Talebelerine buyurdu ki: "Bizim yolumuzda ilk önce lazım olan, ahlâkını düzeltmeye nefsini hesâba çekmeye çalışmalıdır. Bu yolun büyükleri nefsin temizliğini, kalbin temizliğine vâsıta yaptılar. Çünkü nefs, kulun amellerinin mihveridir. Ameller nefs üzerinde meydana gelir. Şöyle ki:
Kalbin fesâdı, bozukluğu nefsin bozukluğundandır. Kalb bozulunca vücutta bozukluk meydana gelir. Kalbin iyiliği nefsin sâlih iyi olmasına bağlıdır. Dolayısıyla cesed de iyi olur. Onun için ahlâkınızı düzeltiniz, nefs muhâsebesini iyi yapınız. Bunu ise, Resûlullah efendimize çok salât okumak sûretiyle yapınız. Onun için bu yola girmiş olan çok salât okumakla meşgul olmalıdır ki, kalbi Peygamber efendimizin sevgisi ile nurlansın, nefsin başka şeylere olan bağlılıkları yok olsun. Daha sonra Allahü teâlâyı zikretmelidir. Kalb, Peygamber efendimizin “sallallahü aleyhi ve selem” vâsıtasıyla Allahü teâlânın zikir nurlarının parıltılarına kavuşur. İşte kazançlı amel budur."
Bu mübarek zatın, kalblere huzur veren vaazları vardı. Bu vaazlarından biri şöyledir:
Allahü teâlâ; "Dünyâ hayâtı ancak metâ-ı gurûr'dur" buyurmaktadır. Bâzı ârifler de "Dünyâyı üç talakla boşa! Kendine ondan başka birini ara! Çünkü dünyâ kötü bir 'zevce'dir. O kendine gelene kıymet vermez. Ondan Rabbine dön! O sana ezâ etmeden önce ondan korun ve onun hevâsından uzaklaş. İşte bu sûrette Cennet'e girersin" buyurmaktadır.

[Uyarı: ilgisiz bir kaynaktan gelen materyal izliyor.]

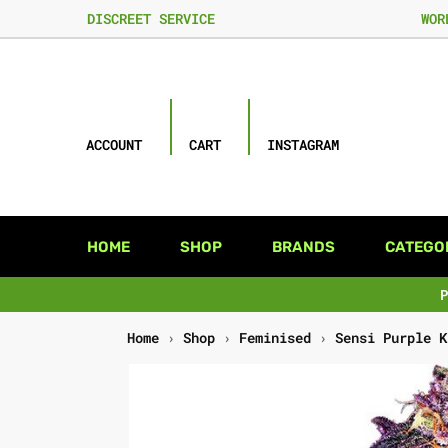
DISCREET SERVICE
WOR
ACCOUNT
CART
INSTAGRAM
HOME
SHOP
BRANDS
CATEGO
Home
›
Shop
›
Feminised
›
Sensi Purple K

Hepimiz dünyânın bir gün yok olacağını, kendine sarılanları yalnız bırakacağını biliyoruz. Böyle olduğu o kadar açıktır ki, bunun için delil getirmeye bile hâcet yoktur. Fakat nefs, şeytan, tûl-i emel, nefsin arzu ve istekleri kalbde kalın perdeler meydana getirmiştir ki, bu yüzden gözler uykuda, basiretler kapalıdır. Bu kısa hayâta aldanmaktan sakının. Ahmed Rufâî hazretleri ne güzel îkâz ediyor:
"Ey nefesleri sayılı insan! İnsan ömrünün sonu olan gün elbette gelecek!"